_Assignment_
Return every line below exactly, leaving nothing out.

_Data for processing_
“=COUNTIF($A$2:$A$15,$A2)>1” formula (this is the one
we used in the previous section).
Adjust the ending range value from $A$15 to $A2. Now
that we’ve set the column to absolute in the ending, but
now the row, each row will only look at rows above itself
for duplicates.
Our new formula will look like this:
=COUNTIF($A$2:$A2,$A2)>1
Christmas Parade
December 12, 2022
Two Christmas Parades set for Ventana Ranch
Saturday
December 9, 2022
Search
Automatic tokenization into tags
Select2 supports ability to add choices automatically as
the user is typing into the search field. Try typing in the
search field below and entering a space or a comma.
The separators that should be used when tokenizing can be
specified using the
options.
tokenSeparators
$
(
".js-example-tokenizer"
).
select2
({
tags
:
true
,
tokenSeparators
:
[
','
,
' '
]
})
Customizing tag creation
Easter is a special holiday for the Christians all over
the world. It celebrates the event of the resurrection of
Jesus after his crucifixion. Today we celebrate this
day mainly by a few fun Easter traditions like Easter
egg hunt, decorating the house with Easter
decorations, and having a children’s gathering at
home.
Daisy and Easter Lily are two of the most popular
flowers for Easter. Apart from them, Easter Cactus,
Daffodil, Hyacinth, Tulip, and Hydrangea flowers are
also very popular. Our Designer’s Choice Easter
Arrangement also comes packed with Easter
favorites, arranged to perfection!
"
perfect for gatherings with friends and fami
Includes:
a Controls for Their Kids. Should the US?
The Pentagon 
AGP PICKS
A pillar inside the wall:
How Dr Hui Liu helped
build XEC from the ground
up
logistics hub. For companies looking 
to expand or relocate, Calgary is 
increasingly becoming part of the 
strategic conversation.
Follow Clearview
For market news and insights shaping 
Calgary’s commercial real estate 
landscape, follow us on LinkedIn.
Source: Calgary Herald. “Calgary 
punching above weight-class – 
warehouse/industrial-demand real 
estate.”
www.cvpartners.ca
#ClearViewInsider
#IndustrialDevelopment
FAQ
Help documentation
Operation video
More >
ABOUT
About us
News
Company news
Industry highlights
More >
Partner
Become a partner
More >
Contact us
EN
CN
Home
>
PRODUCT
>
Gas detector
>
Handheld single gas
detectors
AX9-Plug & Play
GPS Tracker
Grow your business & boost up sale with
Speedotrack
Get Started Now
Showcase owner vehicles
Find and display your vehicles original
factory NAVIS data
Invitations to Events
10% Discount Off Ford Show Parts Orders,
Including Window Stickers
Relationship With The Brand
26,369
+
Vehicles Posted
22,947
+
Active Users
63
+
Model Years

_Solution_
“=COUNTIF($A$2:$A$15,$A2)>1” formula (this is the one
we used in the previous section).
Adjust the ending range value from $A$15 to $A2. Now
that we’ve set the column to absolute in the ending, but
now the row, each row will only look at rows above itself
for duplicates.
Our new formula will look like this:
=COUNTIF($A$2:$A2,$A2)>1
Christmas Parade
December 12, 2022
Two Christmas Parades set for Ventana Ranch
Saturday
December 9, 2022
Search
Automatic tokenization into tags
Select2 supports ability to add choices automatically as
the user is typing into the search field. Try typing in the
search field below and entering a space or a comma.
The separators that should be used when tokenizing can be
specified using the
options.
tokenSeparators
$
(
".js-example-tokenizer"
).
select2
({
tags
:
true
,
tokenSeparators
:
[
','
,
' '
]
})
Customizing tag creation
Easter is a special holiday for the Christians all over
the world. It celebrates the event of the resurrection of
Jesus after his crucifixion. Today we celebrate this
day mainly by a few fun Easter traditions like Easter
egg hunt, decorating the house with Easter
decorations, and having a children’s gathering at
home.
Daisy and Easter Lily are two of the most popular
flowers for Easter. Apart from them, Easter Cactus,
Daffodil, Hyacinth, Tulip, and Hydrangea flowers are
also very popular. Our Designer’s Choice Easter
Arrangement also comes packed with Easter
favorites, arranged to perfection!
"
perfect for gatherings with friends and fami
Includes:
a Controls for Their Kids. Should the US?
The Pentagon 
AGP PICKS
A pillar inside the wall:
How Dr Hui Liu helped
build XEC from the ground
up
logistics hub. For companies looking 
to expand or relocate, Calgary is 
increasingly becoming part of the 
strategic conversation.
Follow Clearview
For market news and insights shaping 
Calgary’s commercial real estate 
landscape, follow us on LinkedIn.
Source: Calgary Herald. “Calgary 
punching above weight-class – 
warehouse/industrial-demand real 
estate.”
www.cvpartners.ca
#ClearViewInsider
#IndustrialDevelopment
FAQ
Help documentation
Operation video
More >
ABOUT
About us
News
Company news
Industry highlights
More >
Partner
Become a partner
More >
Contact us
EN
CN
Home
>
PRODUCT
>
Gas detector
>
Handheld single gas
detectors
AX9-Plug & Play
GPS Tracker
Grow your business & boost up sale with
Speedotrack
Get Started Now
Showcase owner vehicles
Find and display your vehicles original
factory NAVIS data
Invitations to Events
10% Discount Off Ford Show Parts Orders,
Including Window Stickers
Relationship With The Brand
26,369
+
Vehicles Posted
22,947
+
Active Users
63
+
Model Years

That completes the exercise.